Problem: Go over the material below and report every line that contains the word "Adobe".
Segment Start: Supplied records
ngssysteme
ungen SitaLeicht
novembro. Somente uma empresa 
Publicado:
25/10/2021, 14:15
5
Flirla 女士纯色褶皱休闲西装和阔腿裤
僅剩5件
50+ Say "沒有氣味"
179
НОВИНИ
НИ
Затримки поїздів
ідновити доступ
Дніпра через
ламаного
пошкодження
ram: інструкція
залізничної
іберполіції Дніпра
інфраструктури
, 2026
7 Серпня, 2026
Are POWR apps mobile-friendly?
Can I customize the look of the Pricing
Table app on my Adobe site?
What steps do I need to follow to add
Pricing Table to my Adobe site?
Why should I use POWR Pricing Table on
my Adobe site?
Segment End: Supplied records
Segment Start: Supplied records
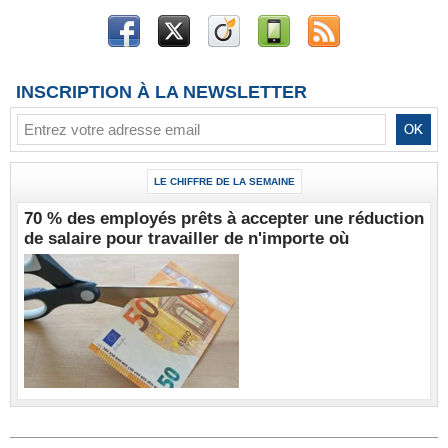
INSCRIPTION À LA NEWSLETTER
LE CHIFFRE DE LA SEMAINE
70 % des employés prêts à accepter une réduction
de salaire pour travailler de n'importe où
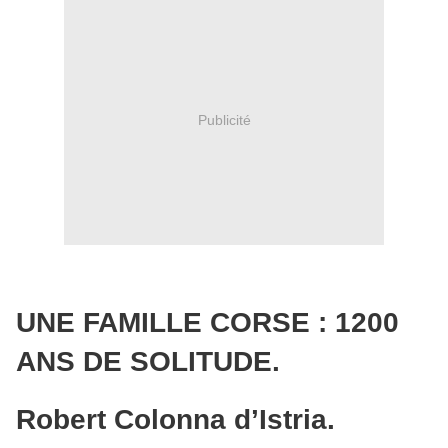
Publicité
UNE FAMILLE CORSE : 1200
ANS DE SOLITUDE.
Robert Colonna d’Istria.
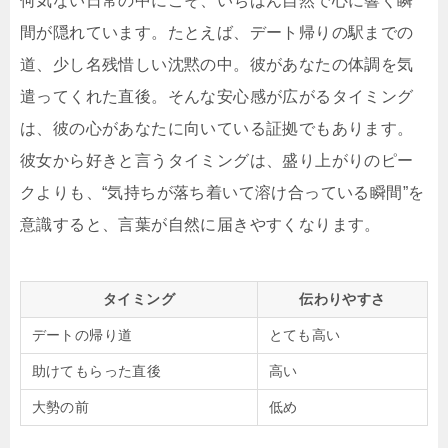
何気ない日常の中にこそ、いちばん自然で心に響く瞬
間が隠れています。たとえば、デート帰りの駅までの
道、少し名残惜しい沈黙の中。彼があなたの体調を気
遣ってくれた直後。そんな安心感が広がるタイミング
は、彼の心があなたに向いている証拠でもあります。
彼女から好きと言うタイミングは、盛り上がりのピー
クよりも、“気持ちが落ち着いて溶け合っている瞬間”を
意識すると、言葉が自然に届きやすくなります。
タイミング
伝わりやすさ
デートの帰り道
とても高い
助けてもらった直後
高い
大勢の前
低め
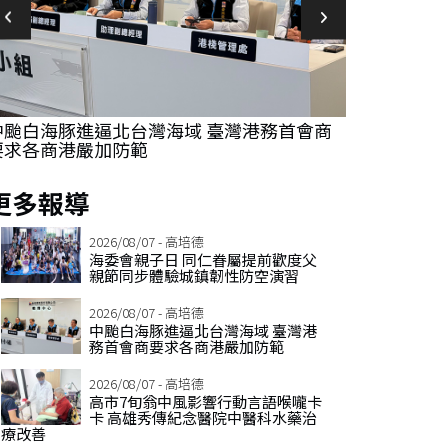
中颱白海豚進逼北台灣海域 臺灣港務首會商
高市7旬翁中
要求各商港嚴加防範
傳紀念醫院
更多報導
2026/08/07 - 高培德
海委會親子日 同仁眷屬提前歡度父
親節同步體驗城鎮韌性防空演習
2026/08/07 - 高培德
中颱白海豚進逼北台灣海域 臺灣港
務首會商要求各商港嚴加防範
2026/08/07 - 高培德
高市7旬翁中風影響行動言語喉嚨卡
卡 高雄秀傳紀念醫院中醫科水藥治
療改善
Segment End: Supplied records
The answer:
Table app on my Adobe site?
Pricing Table to my Adobe site?
my Adobe site?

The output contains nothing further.